Many previous Budgets have taken until Sunday to unravel. It was to the credit of my right hon. Friend the Leader of the Opposition that he immediately spotted the big flaw in this Budget. In his response, he cited the Red Book to identify that the level of cuts impacting on the public sector over the next three years will be as deep as the cuts during the past five years. Many Labour colleagues have already referred to that in the debates during the past two days.

In fairness, there were some redeeming features, as there are in every Budget. The hon. Member for Bury St Edmunds mentioned that that was true of Budgets during Labour’s period in office. Those features include the initiatives on savings and the extra money for air ambulances, while bashing the banks is always popular—the hon. Gentleman is going back to the City, but that measure has gone down well with the public—and the measures on tax evasion and avoidance clearly have universal support.

There are, however, clear dividing lines between the parties. In east London, the big ticket issues are homes, training, the national health service and the public sector in general, including the issue of local authority budgets. I and my hon. Friend the Member for Bethnal Green and Bow (Rushanara Ali), who I am happy to see in her place, have not only assisted the campaign to save the local health service for the past 18 months, but are still trying to get a clearer picture of the budget for primary care in our part of east London as well as that for east London generally. There is real concern about the funding of health centres right across the country, and it is not clear whether the Budget will offer them any help.

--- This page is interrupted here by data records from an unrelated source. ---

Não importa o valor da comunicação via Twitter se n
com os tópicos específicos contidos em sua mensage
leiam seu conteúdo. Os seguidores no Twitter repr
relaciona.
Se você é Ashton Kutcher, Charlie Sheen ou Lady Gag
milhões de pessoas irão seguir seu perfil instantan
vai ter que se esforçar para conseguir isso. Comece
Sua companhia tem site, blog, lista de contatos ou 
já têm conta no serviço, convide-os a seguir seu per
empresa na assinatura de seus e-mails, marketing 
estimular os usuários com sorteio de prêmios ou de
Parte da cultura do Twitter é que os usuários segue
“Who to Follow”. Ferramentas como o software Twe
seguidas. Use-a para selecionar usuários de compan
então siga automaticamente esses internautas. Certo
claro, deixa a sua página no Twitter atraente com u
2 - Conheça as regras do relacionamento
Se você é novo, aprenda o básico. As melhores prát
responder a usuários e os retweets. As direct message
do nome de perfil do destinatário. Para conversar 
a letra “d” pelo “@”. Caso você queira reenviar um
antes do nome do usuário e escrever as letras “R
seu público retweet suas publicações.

On adult training and further and higher education, Tower Hamlets college has had a 25% in its budget during the past four years, and only this week there has been an announcement about another 24% cut. That will have a huge impact on adult training in east London; it will certainly do so in my constituency. The announcement has united the Association of Colleges, the University and College Union and the National Union of Students, as well as students themselves. The fact that such an alliance should come together demonstrates that the issue is very serious, and it is not just restricted to east London. My hon. Friend the Member for Coventry South (Mr Cunningham) raised it in an oral question yesterday, showing that other parts of the country are affected as well.

That announcement will also mean further cuts to English as a second language training, which is hugely important to east London. Last year, it was found that English for speakers of other languages training has already been reduced by 40% over the past five years. Such training is critical to train and educate people with English language challenges so that they can compete in the jobs market.

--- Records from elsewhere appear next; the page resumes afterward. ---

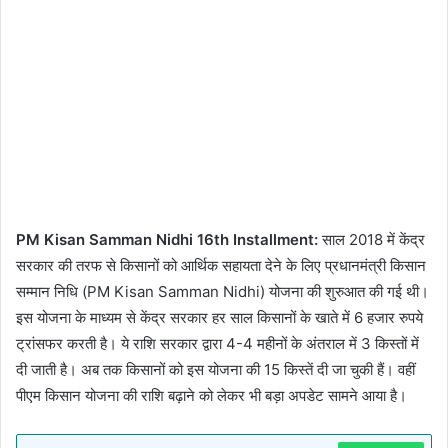
PM Kisan Samman Nidhi 16th Installment:
साल 2018 में केंद्र
सरकार की तरफ से किसानों को आर्थिक सहायता देने के लिए प्रधानमंत्री किसान
सम्मान निधि (PM Kisan Samman Nidhi) योजना की शुरुआत की गई थी।
इस योजना के माध्यम से केंद्र सरकार हर साल किसानों के खाते में 6 हजार रुपये
ट्रांसफर करती है। ये राशि सरकार द्वारा 4-4 महीनों के अंतराल में 3 किस्तों में
दी जाती है। अब तक किसानों को इस योजना की 15 किस्तें दी जा चुकी हैं। वहीं
पीएम किसान योजना की राशि बढ़ाने को लेकर भी बड़ा अपडेट सामने आया है।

On policing, there seems to be something of a conundrum. Although crime figures are down, my office has supplied me with Library statistics that show that there were 825 police officers in Tower Hamlets in 2010 and 627 this year, which is almost 200 fewer. Theft is up by 8%, burglary by 24%, sexual offences by 28% and robbery by 33%. Notwithstanding the Government’s success in making efficiency savings in police budgets, at some point the pendulum is going to swing too far. We are already perilously close to that point, and, sadly, it looks like police budgets are going to be squeezed even more.

There is consensus on and support for the benefits cap, but it throws up some anomalies. In east London, a number of families live in private sector rented accommodation and are charged market rents, and the benefits cap has a disproportionate effect on their ability to live. That is one example of how a universal benefit cap affects families in London. The shadow Secretary of State, my right hon. Friend the Member for Leeds Central (Hilary Benn), outlined Labour’s proposals for a fairer rents policy and guaranteed rents over three years, which will go down very well in east London and elsewhere.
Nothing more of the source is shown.